BET: Explaining Deep Reinforcement Learning through The Error-Prone Decisions
Xiao Liu, Jie Zhao, Wubing Chen, Mao Tan, Yongxing Su
TL;DR
Deep Reinforcement Learning models yield strong performance but suffer from opaque decision making. This work introduces Backbone Extract Tree BET, a self interpretable model that uses Bones as class specific cluster centroids and a tree-like Backbone to identify and explain error prone states in a transparent hierarchical framework. BET optimizes Bones to minimize intra cluster distances and performs posterior inference via Gaussian kernel similarities, yielding faithful, interpretable explanations across tasks including StarCraft II. The approach provides insights into agent behavior, error prone regions, and perturbation-based decision changes, with potential for few-shot explanations and expanded semantic interpretation of state spaces in safety sensitive domains.
Abstract
Despite the impressive capabilities of Deep Reinforcement Learning (DRL) agents in many challenging scenarios, their black-box decision-making process significantly limits their deployment in safety-sensitive domains. Several previous self-interpretable works focus on revealing the critical states of the agent's decision. However, they cannot pinpoint the error-prone states. To address this issue, we propose a novel self-interpretable structure, named Backbone Extract Tree (BET), to better explain the agent's behavior by identify the error-prone states.
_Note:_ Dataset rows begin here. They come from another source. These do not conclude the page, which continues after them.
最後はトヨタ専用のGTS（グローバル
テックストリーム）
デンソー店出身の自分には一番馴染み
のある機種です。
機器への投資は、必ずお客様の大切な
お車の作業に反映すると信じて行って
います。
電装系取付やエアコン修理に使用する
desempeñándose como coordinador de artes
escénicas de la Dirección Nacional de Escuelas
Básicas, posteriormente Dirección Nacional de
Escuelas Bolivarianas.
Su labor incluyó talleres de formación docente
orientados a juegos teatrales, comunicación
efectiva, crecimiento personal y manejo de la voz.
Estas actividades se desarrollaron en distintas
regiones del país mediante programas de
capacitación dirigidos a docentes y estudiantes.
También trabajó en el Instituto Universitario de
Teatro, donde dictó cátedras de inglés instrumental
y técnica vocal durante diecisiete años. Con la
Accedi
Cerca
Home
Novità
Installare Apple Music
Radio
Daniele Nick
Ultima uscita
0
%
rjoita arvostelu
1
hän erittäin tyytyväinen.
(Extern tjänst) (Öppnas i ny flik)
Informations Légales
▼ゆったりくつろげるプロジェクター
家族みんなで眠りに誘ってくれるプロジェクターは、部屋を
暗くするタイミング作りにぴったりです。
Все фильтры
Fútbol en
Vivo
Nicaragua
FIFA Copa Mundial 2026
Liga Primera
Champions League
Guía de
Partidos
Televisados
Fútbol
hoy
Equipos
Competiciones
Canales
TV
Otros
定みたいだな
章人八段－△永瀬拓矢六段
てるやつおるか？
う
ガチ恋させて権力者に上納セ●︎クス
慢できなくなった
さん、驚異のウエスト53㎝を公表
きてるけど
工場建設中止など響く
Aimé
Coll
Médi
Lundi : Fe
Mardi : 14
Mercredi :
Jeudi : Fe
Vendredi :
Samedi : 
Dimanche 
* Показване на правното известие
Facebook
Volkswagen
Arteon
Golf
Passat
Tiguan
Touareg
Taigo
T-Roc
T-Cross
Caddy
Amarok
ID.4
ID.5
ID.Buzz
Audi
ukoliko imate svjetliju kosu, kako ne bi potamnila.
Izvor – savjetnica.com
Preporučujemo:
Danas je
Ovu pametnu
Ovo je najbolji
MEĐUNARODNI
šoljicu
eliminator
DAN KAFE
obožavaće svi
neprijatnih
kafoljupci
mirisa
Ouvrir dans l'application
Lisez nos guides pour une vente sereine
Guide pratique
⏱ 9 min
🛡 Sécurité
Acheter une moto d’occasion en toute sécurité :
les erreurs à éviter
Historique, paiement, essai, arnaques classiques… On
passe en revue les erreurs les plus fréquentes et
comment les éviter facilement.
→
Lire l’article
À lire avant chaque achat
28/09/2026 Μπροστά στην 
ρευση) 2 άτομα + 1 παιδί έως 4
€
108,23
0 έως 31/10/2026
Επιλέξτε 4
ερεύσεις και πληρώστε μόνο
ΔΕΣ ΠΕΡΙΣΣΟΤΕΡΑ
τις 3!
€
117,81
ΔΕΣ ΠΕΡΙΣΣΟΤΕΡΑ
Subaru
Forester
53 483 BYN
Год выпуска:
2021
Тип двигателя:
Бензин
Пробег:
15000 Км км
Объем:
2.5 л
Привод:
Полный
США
At a high level, BET hypothesizes that states in which the agent consistently executes uniform decisions exhibit a reduced propensity for errors. To effectively model this phenomenon, BET expresses these states within neighborhoods, each defined by a curated set of representative states. Therefore, states positioned at a greater distance from these representative benchmarks are more prone to error. We evaluate BET in various popular RL environments and show its superiority over existing self-interpretable models in terms of explanation fidelity. Furthermore, we demonstrate a use case for providing explanations for the agents in StarCraft II, a sophisticated multi-agent cooperative game. To the best of our knowledge, we are the first to explain such a complex scenarios using a fully transparent structure.